• **Problem statement**:
The records below are to be transcribed exactly from their first line to the line that has "Niewielka przywra, światowy problem", inclusive, with every picture omitted.

[Saved entries]
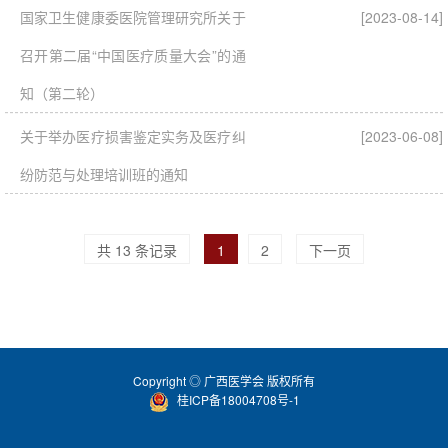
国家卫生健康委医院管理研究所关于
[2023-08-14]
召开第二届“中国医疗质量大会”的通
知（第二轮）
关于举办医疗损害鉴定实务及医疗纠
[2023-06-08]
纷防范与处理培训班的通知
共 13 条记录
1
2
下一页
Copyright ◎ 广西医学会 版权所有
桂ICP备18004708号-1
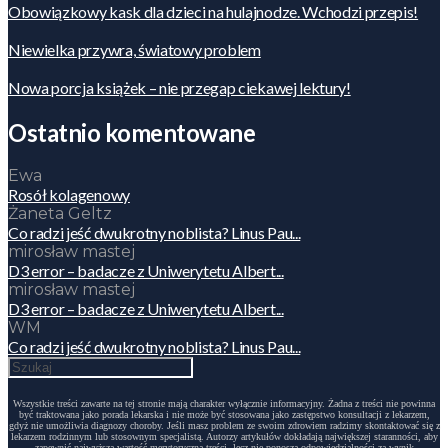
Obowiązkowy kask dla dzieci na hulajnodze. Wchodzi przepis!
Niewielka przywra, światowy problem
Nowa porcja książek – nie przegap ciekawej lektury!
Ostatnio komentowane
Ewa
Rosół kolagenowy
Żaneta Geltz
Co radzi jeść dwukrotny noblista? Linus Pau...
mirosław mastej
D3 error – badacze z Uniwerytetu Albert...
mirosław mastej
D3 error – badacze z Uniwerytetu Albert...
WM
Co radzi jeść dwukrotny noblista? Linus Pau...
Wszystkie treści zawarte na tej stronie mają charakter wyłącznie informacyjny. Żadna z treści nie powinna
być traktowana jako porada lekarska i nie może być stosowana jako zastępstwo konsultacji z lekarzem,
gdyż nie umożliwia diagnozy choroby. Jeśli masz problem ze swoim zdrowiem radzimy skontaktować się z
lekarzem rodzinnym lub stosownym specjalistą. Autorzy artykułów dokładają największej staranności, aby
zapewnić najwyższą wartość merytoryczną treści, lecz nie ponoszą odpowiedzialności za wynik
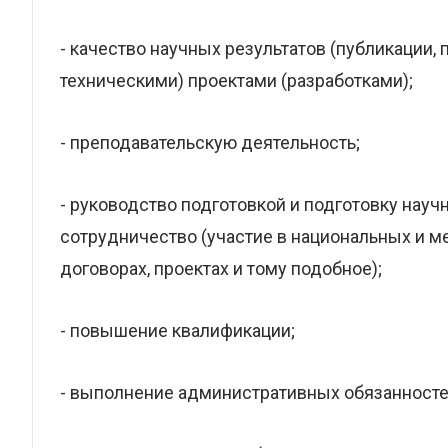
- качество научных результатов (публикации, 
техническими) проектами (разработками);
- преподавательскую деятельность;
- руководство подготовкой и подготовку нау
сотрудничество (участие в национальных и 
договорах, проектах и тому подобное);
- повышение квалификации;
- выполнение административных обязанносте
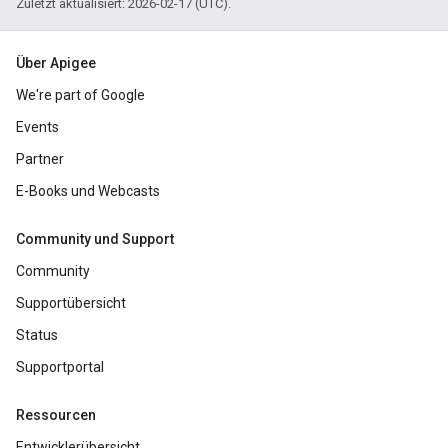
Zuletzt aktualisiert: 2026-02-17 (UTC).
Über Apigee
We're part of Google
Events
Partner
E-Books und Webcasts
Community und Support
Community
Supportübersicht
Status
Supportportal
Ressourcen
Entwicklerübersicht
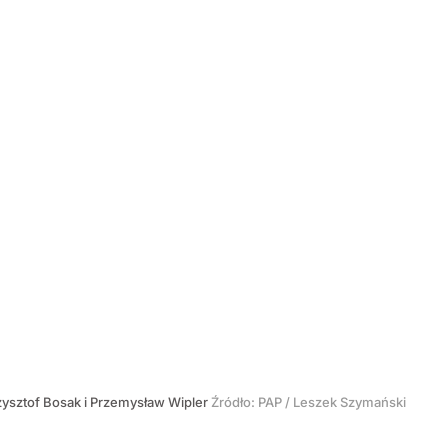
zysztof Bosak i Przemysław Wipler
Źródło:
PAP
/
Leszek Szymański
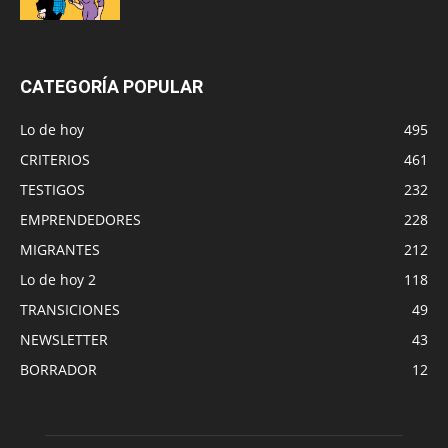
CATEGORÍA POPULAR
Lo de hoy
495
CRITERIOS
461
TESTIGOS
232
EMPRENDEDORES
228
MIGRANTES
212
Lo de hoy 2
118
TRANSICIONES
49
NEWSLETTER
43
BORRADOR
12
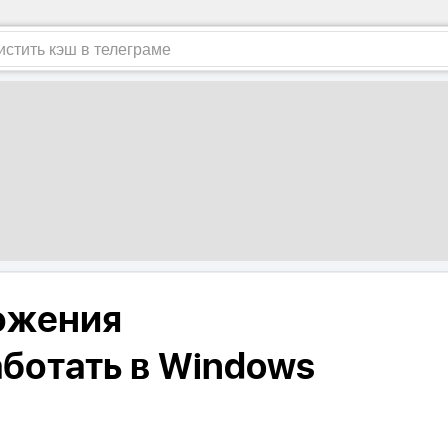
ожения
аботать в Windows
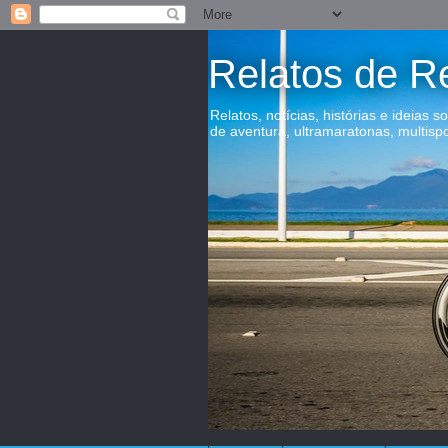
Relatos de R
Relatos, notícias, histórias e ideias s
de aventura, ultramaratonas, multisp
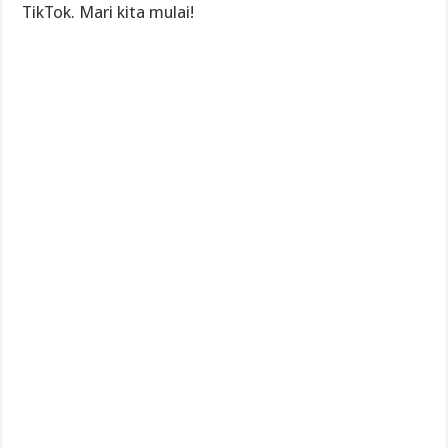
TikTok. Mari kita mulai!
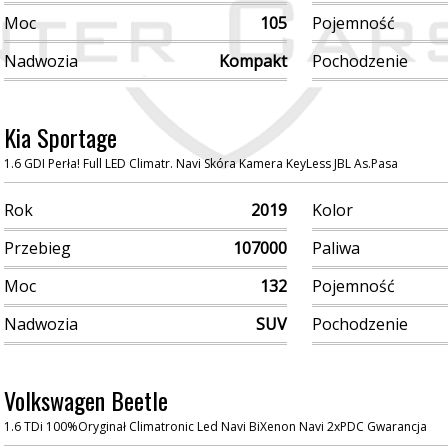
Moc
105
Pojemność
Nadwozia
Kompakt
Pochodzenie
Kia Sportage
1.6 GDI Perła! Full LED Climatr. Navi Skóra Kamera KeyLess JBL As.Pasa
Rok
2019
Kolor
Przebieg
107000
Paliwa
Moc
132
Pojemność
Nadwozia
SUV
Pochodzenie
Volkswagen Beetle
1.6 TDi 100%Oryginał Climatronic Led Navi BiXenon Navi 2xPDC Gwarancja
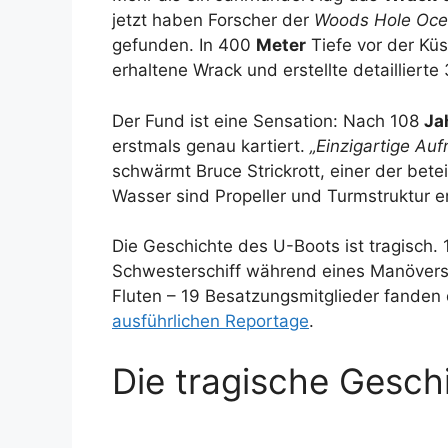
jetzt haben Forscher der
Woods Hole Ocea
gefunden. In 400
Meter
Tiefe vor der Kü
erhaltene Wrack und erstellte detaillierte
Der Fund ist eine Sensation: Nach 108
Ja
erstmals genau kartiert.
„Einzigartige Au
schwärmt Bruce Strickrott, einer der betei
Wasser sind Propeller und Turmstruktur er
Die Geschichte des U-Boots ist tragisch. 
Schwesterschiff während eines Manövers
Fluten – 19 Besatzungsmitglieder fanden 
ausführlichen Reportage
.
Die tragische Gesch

• **Completed task**:
国家卫生健康委医院管理研究所关于
[2023-08-14]
召开第二届“中国医疗质量大会”的通
知（第二轮）
关于举办医疗损害鉴定实务及医疗纠
[2023-06-08]
纷防范与处理培训班的通知
共 13 条记录
1
2
下一页
Copyright ◎ 广西医学会 版权所有
桂ICP备18004708号-1
Obowiązkowy kask dla dzieci na hulajnodze. Wchodzi przepis!
Niewielka przywra, światowy problem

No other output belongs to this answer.